Stored data entries
BEGIN

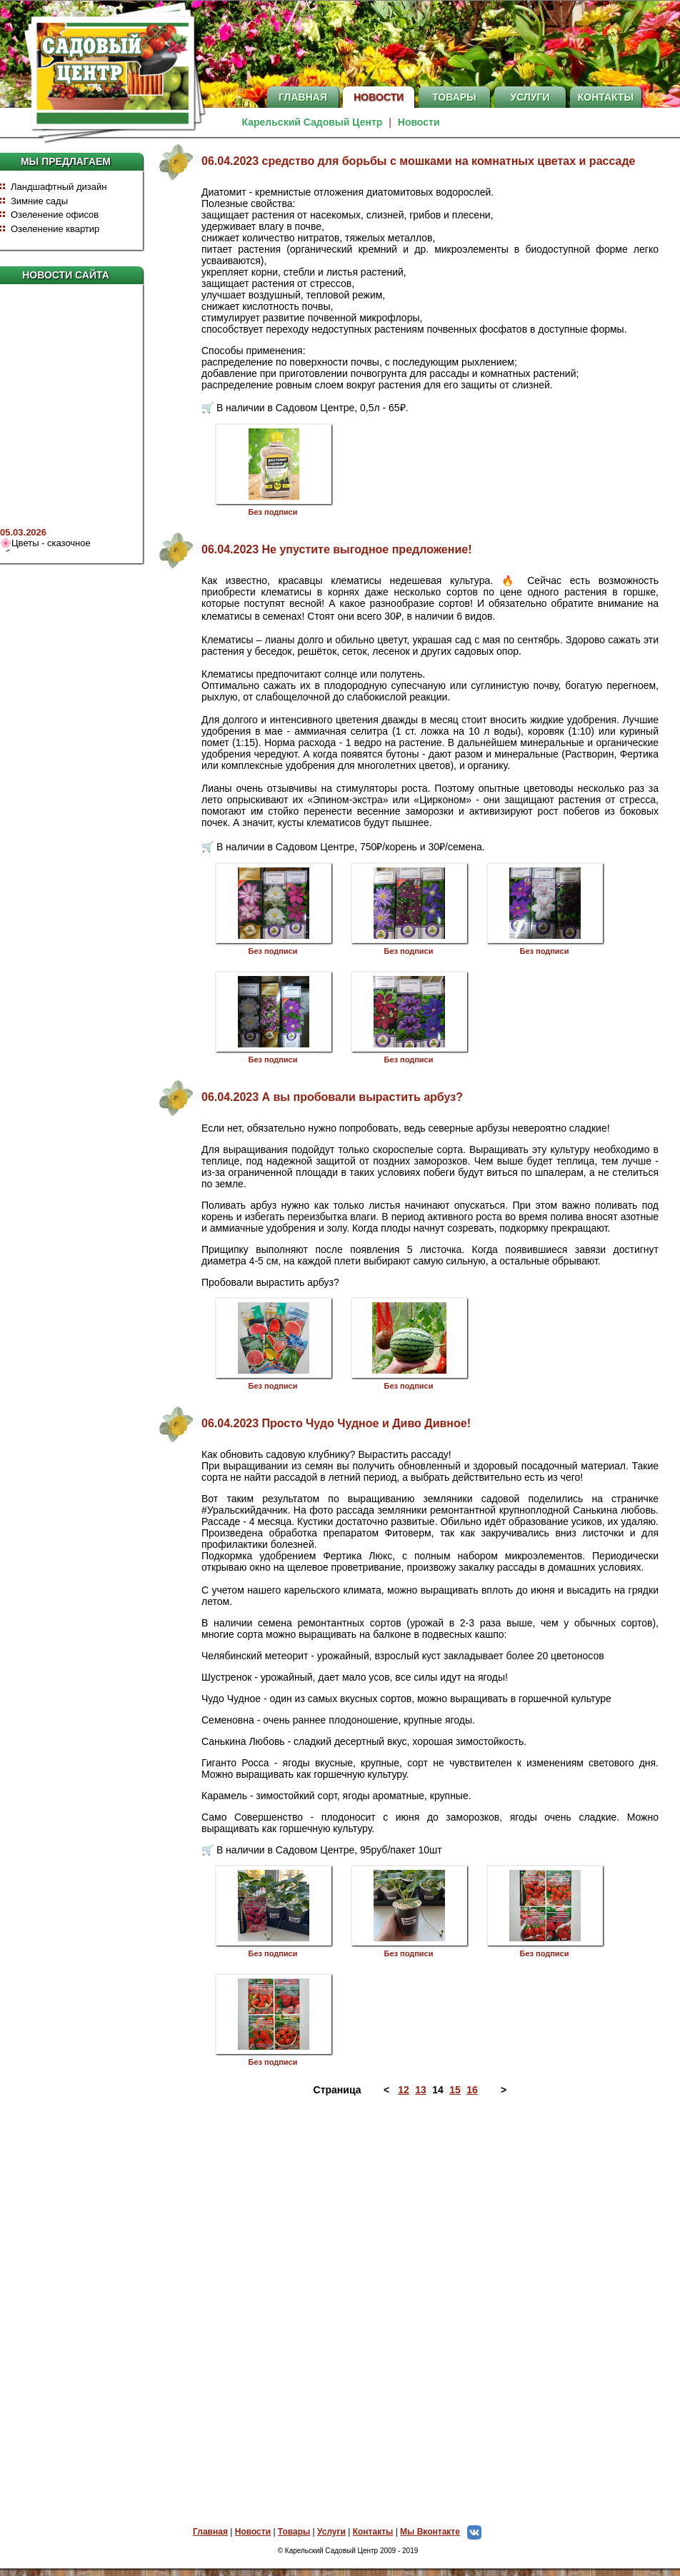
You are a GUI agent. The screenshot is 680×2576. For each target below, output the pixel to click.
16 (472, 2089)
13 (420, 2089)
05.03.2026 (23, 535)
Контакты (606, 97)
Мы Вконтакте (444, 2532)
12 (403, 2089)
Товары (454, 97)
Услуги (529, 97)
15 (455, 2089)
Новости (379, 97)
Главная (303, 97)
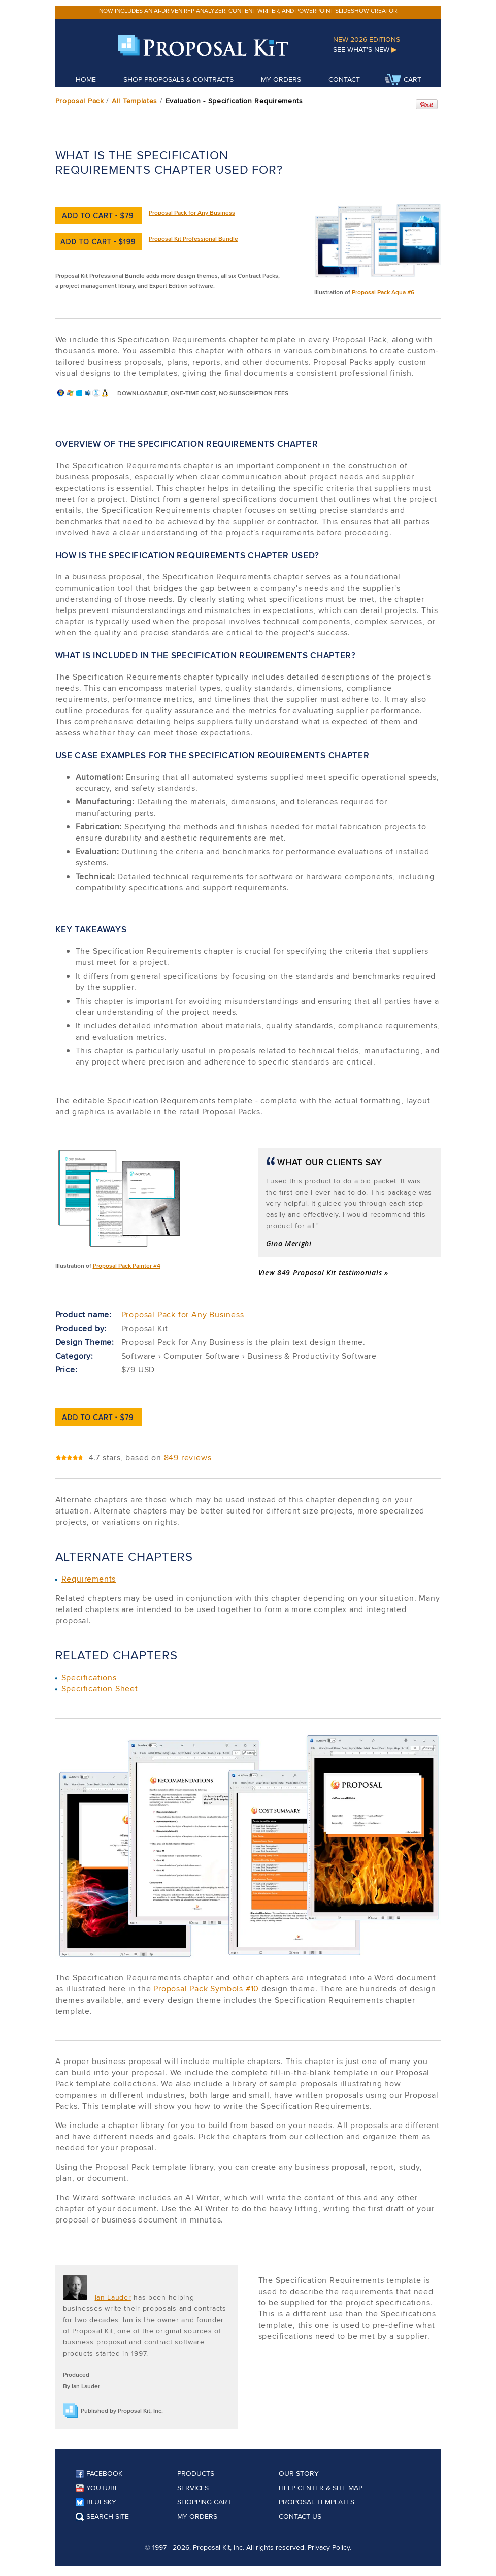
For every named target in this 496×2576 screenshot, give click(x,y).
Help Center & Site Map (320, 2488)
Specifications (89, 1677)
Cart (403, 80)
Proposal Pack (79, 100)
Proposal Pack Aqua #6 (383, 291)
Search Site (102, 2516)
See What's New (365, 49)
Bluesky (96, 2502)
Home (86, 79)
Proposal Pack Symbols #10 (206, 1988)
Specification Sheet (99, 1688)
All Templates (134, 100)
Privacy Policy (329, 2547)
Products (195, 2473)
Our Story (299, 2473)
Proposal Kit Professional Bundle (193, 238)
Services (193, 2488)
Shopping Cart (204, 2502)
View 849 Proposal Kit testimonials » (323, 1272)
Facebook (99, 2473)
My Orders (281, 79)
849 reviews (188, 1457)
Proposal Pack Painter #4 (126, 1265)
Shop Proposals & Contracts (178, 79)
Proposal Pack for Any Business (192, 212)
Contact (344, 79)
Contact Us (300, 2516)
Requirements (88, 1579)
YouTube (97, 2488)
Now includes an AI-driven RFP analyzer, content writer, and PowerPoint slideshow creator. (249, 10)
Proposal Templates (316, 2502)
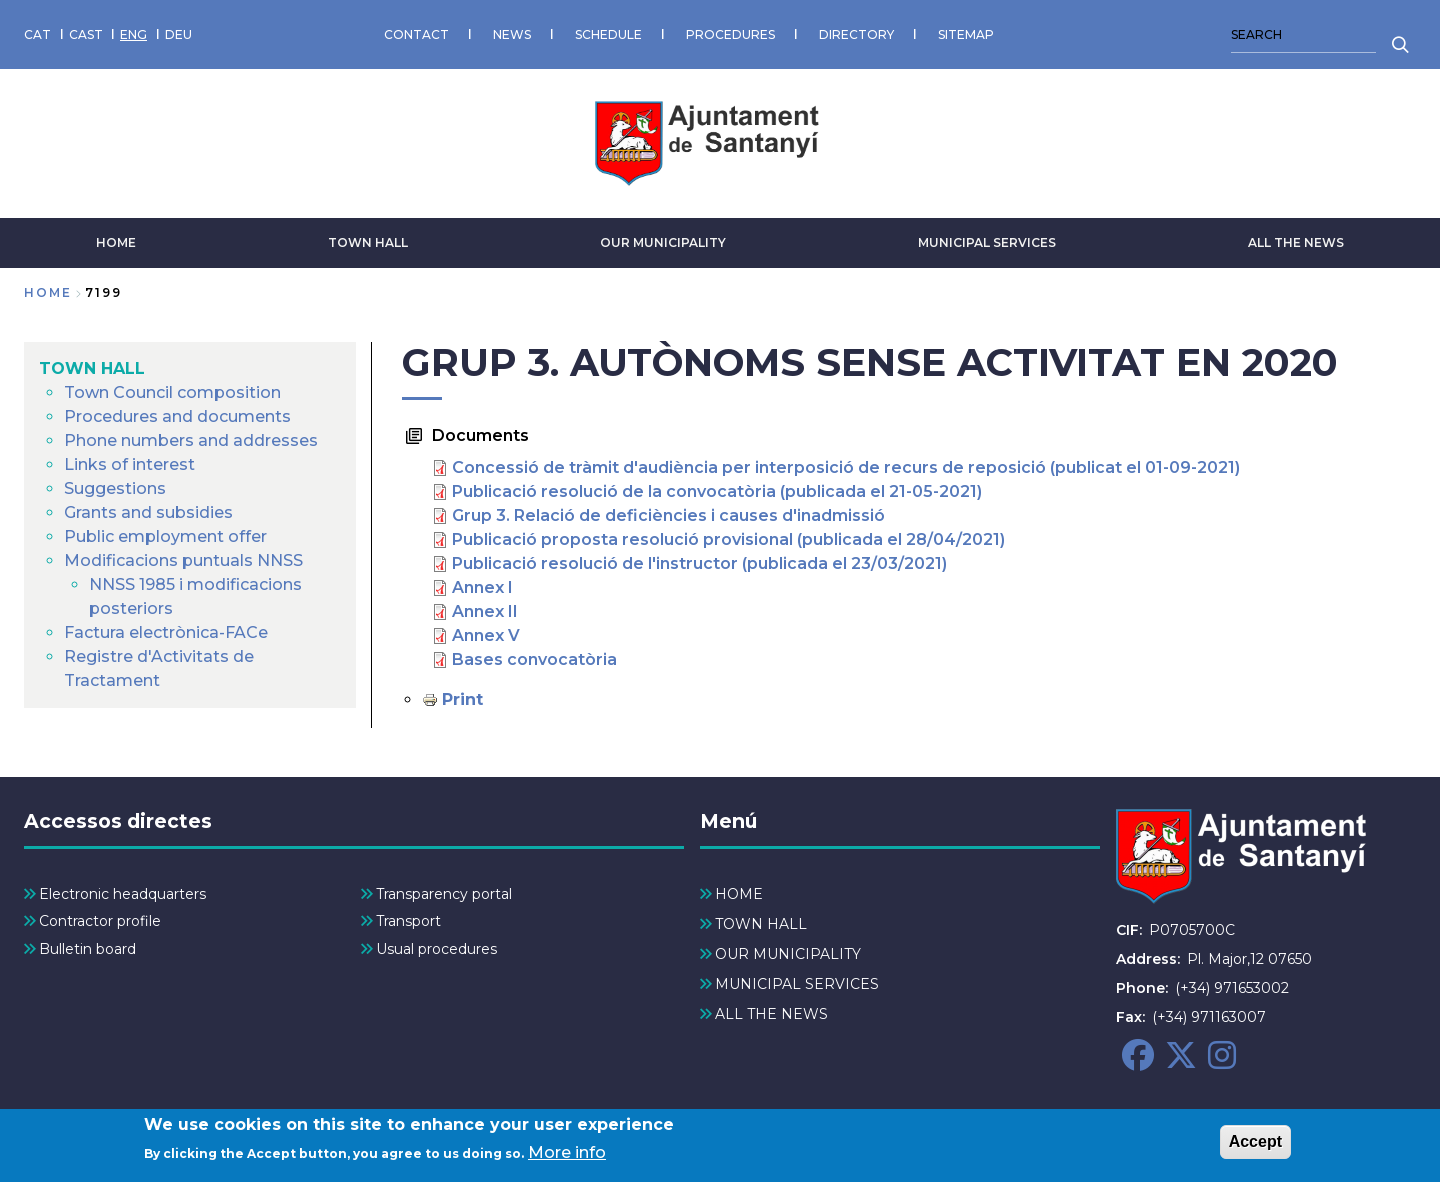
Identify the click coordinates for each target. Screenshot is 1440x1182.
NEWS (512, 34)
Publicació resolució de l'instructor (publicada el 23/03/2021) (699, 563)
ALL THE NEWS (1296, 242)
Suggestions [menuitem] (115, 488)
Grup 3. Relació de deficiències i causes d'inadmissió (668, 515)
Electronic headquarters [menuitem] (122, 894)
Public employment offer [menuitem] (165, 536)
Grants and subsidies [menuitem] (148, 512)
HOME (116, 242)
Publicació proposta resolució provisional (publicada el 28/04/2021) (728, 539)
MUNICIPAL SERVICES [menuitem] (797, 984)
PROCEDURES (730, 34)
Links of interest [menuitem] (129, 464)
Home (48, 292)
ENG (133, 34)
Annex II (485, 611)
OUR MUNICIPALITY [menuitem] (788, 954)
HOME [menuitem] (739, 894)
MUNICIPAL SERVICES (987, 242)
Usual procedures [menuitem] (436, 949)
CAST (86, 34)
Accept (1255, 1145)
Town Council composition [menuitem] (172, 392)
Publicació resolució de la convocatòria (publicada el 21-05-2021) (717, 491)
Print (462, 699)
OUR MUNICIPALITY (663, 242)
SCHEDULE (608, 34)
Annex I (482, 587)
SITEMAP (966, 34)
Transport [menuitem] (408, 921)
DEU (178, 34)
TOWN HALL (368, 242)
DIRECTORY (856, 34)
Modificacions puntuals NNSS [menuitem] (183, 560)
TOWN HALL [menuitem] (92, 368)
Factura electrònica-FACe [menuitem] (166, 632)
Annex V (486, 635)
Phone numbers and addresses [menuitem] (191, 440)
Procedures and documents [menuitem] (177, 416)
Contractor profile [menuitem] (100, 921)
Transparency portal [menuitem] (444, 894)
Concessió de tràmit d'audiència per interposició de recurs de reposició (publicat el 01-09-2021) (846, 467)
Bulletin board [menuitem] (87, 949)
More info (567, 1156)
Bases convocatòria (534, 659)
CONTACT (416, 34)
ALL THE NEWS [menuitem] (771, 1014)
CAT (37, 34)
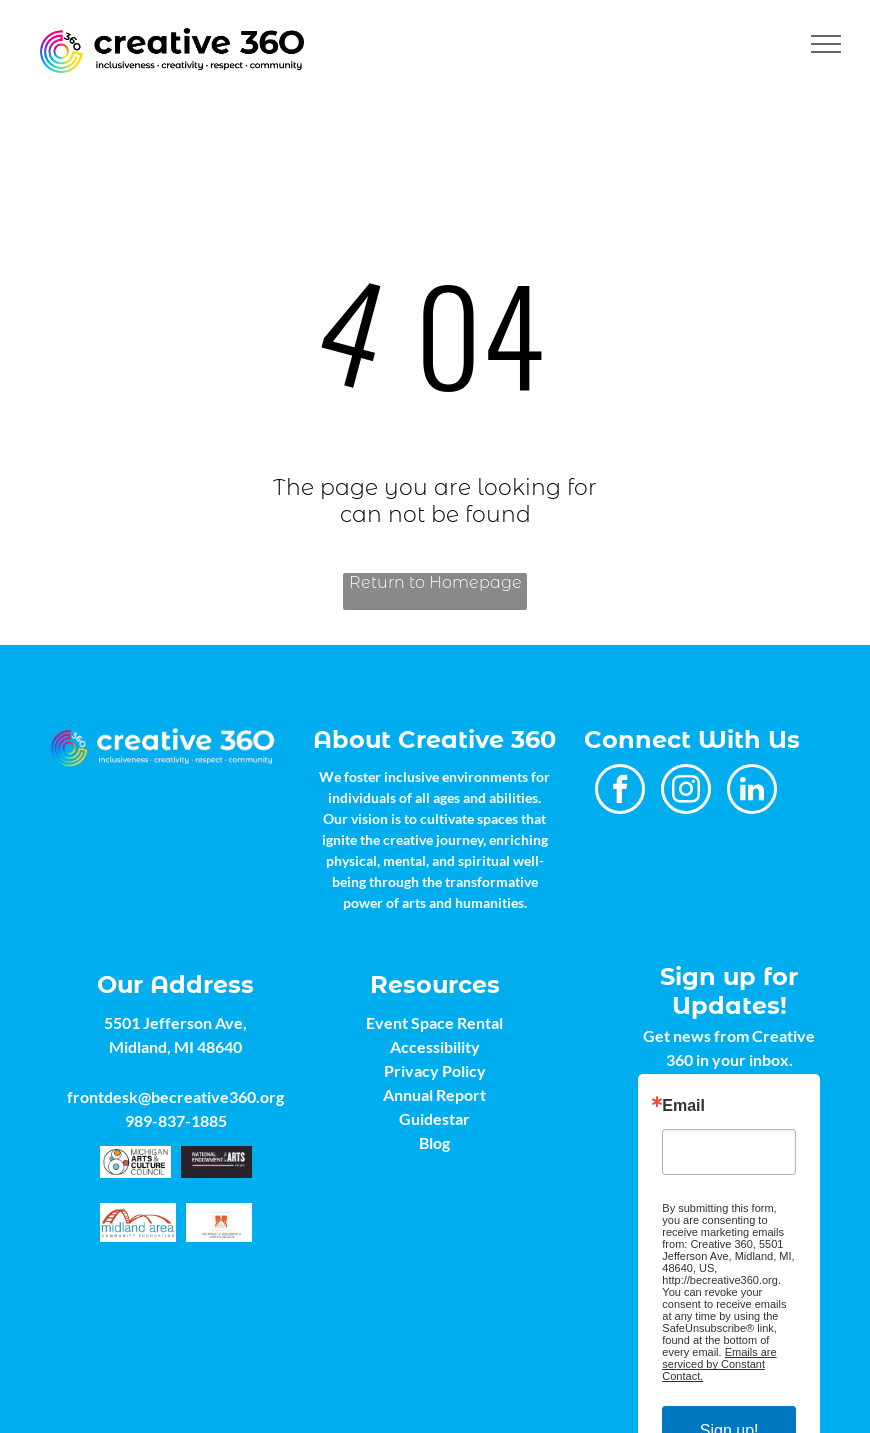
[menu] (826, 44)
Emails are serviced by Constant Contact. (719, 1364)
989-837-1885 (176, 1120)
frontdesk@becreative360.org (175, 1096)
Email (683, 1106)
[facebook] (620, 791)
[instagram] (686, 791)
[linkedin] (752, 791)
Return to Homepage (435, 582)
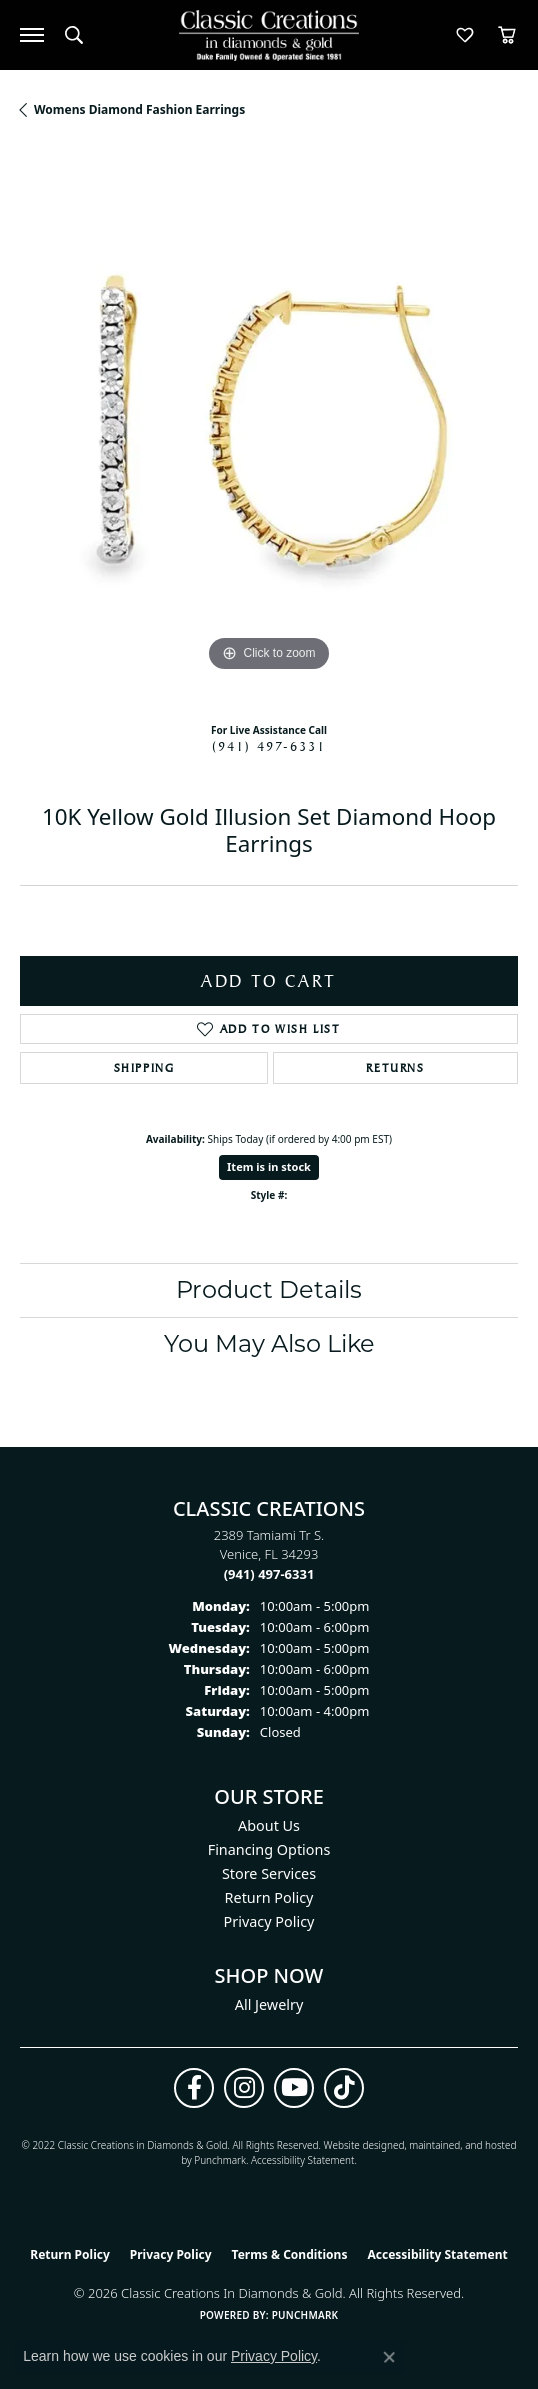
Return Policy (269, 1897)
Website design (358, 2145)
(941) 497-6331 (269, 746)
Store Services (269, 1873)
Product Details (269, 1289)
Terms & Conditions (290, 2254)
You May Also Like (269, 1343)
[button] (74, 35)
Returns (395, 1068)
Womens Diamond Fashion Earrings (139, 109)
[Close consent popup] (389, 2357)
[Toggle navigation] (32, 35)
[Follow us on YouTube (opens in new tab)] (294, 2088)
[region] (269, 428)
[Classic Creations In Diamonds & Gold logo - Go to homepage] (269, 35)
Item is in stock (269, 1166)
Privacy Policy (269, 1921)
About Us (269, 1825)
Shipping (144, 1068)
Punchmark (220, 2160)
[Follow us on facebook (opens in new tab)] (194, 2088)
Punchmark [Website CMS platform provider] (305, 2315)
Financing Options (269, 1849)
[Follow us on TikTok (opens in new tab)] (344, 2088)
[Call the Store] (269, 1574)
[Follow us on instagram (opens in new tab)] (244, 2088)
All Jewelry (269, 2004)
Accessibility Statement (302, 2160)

END

- Problem -
The records above are to be reproduced exactly; the pictures are to be left out.

- Exercise answer -
You are a GUI agent. The screenshot is 680×2576. For each target below, output the pixel to click.
16 (472, 2089)
13 (420, 2089)
05.03.2026 (23, 535)
Контакты (606, 97)
Мы Вконтакте (444, 2532)
12 (403, 2089)
Товары (454, 97)
Услуги (529, 97)
15 (455, 2089)
Новости (379, 97)
Главная (303, 97)
For every named target in this 496×2576 screenshot, give click(x,y).
Help Center & Site Map (320, 2488)
Specifications (89, 1677)
Cart (403, 80)
Proposal Pack (79, 100)
Proposal Pack Aqua #6 (383, 291)
Search Site (102, 2516)
See What's New (365, 49)
Bluesky (96, 2502)
Home (86, 79)
Proposal Pack Symbols #10 (206, 1988)
Specification Sheet (99, 1688)
All Templates (134, 100)
Privacy Policy (329, 2547)
Products (195, 2473)
Our Story (299, 2473)
Proposal Kit Professional Bundle (193, 238)
Services (193, 2488)
Shopping Cart (204, 2502)
View 849 Proposal Kit testimonials » (323, 1272)
Facebook (99, 2473)
My Orders (281, 79)
849 reviews (188, 1457)
Proposal Pack Painter #4 (126, 1265)
Shop Proposals & Contracts (178, 79)
Proposal Pack for Any Business (192, 212)
Contact (344, 79)
Contact Us (300, 2516)
Requirements (88, 1579)
YouTube (97, 2488)
Now includes an AI-driven RFP analyzer, content writer, and PowerPoint slideshow creator. (249, 10)
Proposal Templates (316, 2502)
Identify the click coordinates for each target. Screenshot is 1440x1182.
NEWS (512, 34)
Publicació resolució de l'instructor (publicada el 23/03/2021) (699, 563)
ALL THE NEWS (1296, 242)
Suggestions [menuitem] (115, 488)
Grup 3. Relació de deficiències i causes d'inadmissió (668, 515)
Electronic headquarters [menuitem] (122, 894)
Public employment offer [menuitem] (165, 536)
Grants and subsidies [menuitem] (148, 512)
HOME (116, 242)
Publicació proposta resolució provisional (publicada el 28/04/2021) (728, 539)
MUNICIPAL SERVICES [menuitem] (797, 984)
PROCEDURES (730, 34)
Links of interest [menuitem] (129, 464)
Home (48, 292)
ENG (133, 34)
Annex II (485, 611)
OUR MUNICIPALITY [menuitem] (788, 954)
HOME [menuitem] (739, 894)
MUNICIPAL SERVICES (987, 242)
Usual procedures [menuitem] (436, 949)
CAST (86, 34)
Accept (1255, 1145)
Town Council composition [menuitem] (172, 392)
Publicació resolució de la convocatòria (publicada el 21-05-2021) (717, 491)
Print (462, 699)
OUR MUNICIPALITY (663, 242)
SCHEDULE (608, 34)
Annex I (482, 587)
SITEMAP (966, 34)
Transport [menuitem] (408, 921)
DEU (178, 34)
TOWN HALL (368, 242)
DIRECTORY (856, 34)
Modificacions puntuals NNSS [menuitem] (183, 560)
TOWN HALL [menuitem] (92, 368)
Factura electrònica-FACe [menuitem] (166, 632)
Annex V (486, 635)
Phone numbers and addresses [menuitem] (191, 440)
Procedures and documents [menuitem] (177, 416)
Contractor profile [menuitem] (100, 921)
Transparency portal [menuitem] (444, 894)
Concessió de tràmit d'audiència per interposició de recurs de reposició (publicat el 01-09-2021) (846, 467)
Bulletin board [menuitem] (87, 949)
More info (567, 1156)
Bases convocatòria (534, 659)
CONTACT (416, 34)
ALL THE NEWS [menuitem] (771, 1014)
CAT (37, 34)
[menu] (826, 44)
Emails are serviced by Constant Contact. (719, 1364)
989-837-1885 (176, 1120)
frontdesk@becreative360.org (175, 1096)
Email (683, 1106)
[facebook] (620, 791)
[instagram] (686, 791)
[linkedin] (752, 791)
Return to Homepage (435, 582)
Return Policy (269, 1897)
Website design (358, 2145)
(941) 497-6331 (269, 746)
Store Services (269, 1873)
Product Details (269, 1289)
Terms & Conditions (290, 2254)
You May Also Like (269, 1343)
[button] (74, 35)
Returns (395, 1068)
Womens Diamond Fashion Earrings (139, 109)
[Close consent popup] (389, 2357)
[Toggle navigation] (32, 35)
[Follow us on YouTube (opens in new tab)] (294, 2088)
[region] (269, 428)
[Classic Creations In Diamonds & Gold logo - Go to homepage] (269, 35)
Item is in stock (269, 1166)
Privacy Policy (269, 1921)
About Us (269, 1825)
Shipping (144, 1068)
Punchmark (220, 2160)
[Follow us on facebook (opens in new tab)] (194, 2088)
Punchmark [Website CMS platform provider] (305, 2315)
Financing Options (269, 1849)
[Follow us on TikTok (opens in new tab)] (344, 2088)
[Call the Store] (269, 1574)
[Follow us on instagram (opens in new tab)] (244, 2088)
All Jewelry (269, 2004)
Accessibility Statement (302, 2160)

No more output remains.